AIM OF THE TASK: Check each line of the records below for the string "Personale", then state how many lines contain it, with no other output.

MATERIAL SUPPLIED:
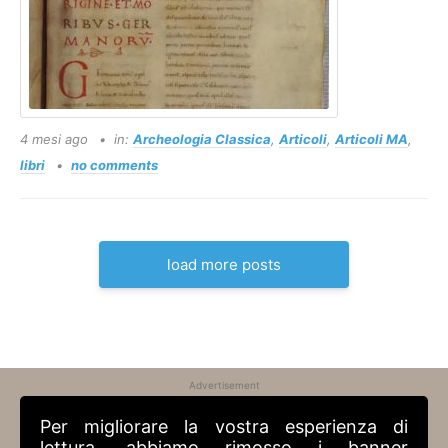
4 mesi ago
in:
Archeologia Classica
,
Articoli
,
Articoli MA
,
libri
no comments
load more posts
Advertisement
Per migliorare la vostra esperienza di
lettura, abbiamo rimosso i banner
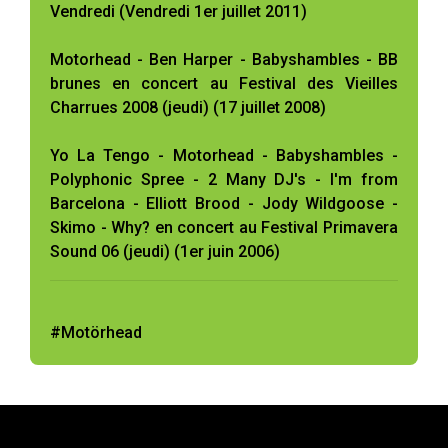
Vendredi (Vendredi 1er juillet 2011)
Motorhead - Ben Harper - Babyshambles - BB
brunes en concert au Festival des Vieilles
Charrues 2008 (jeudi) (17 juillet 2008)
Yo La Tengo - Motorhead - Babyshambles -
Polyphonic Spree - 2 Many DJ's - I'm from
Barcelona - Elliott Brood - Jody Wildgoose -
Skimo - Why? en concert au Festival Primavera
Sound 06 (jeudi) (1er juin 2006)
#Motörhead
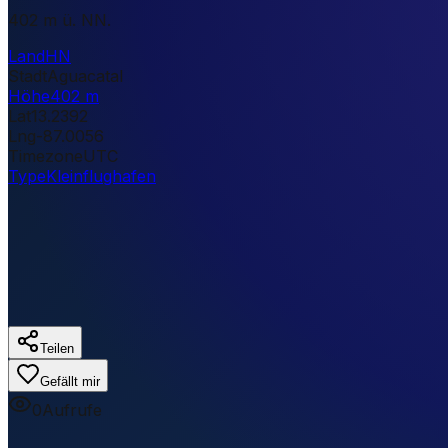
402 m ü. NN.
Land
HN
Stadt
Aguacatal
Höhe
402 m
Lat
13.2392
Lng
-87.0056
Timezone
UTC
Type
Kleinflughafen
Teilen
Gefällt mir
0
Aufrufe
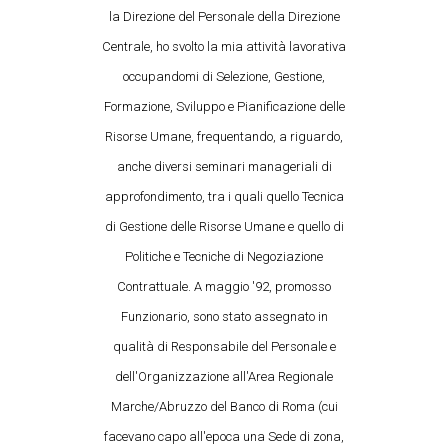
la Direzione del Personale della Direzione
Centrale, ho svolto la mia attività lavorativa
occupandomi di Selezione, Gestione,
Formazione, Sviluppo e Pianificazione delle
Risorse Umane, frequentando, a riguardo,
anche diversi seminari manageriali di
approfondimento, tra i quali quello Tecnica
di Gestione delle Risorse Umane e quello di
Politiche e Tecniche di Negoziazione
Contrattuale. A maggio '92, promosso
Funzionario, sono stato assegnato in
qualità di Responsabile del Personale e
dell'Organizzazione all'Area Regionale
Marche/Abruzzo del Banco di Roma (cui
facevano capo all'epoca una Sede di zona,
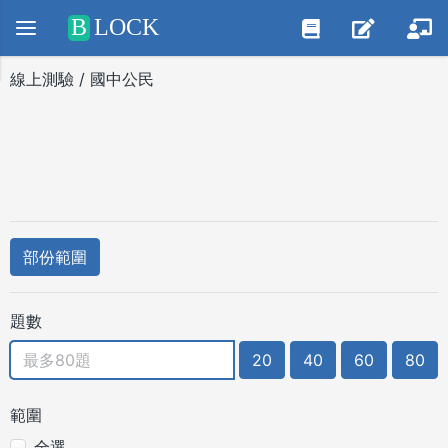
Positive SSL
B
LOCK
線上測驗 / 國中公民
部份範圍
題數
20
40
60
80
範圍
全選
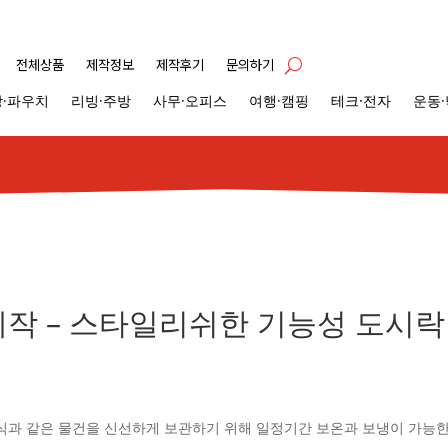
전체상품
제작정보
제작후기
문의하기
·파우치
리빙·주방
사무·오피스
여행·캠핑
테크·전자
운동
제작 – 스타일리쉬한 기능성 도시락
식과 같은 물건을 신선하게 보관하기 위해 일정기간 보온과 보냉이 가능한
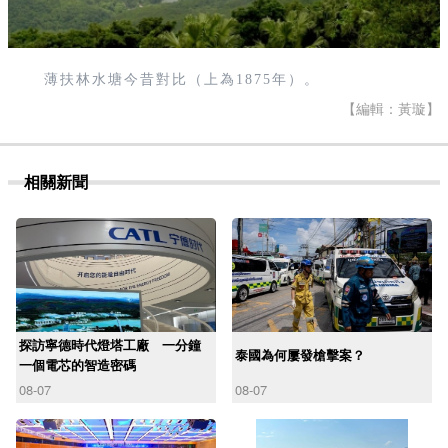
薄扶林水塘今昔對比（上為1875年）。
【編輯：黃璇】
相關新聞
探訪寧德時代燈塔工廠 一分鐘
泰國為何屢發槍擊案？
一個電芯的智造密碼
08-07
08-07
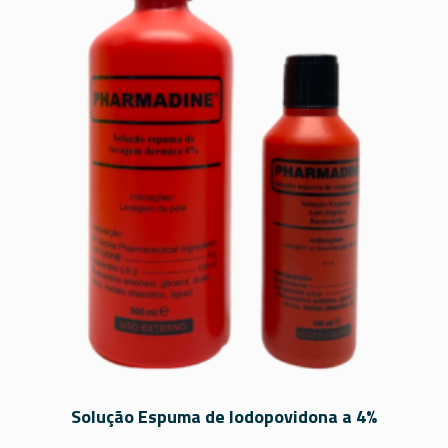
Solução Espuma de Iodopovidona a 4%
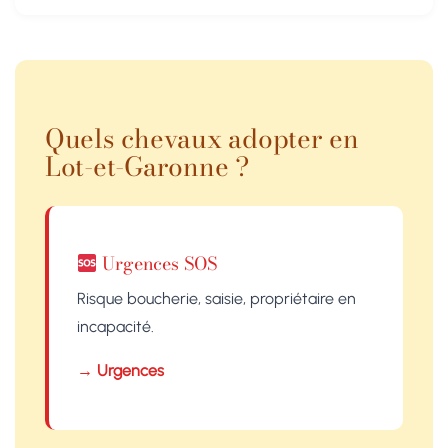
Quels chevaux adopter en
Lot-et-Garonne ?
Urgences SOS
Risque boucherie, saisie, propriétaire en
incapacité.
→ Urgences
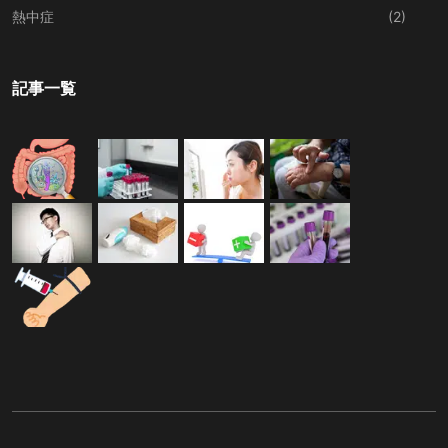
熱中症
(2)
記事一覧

EXERCISE SOLUTION: 2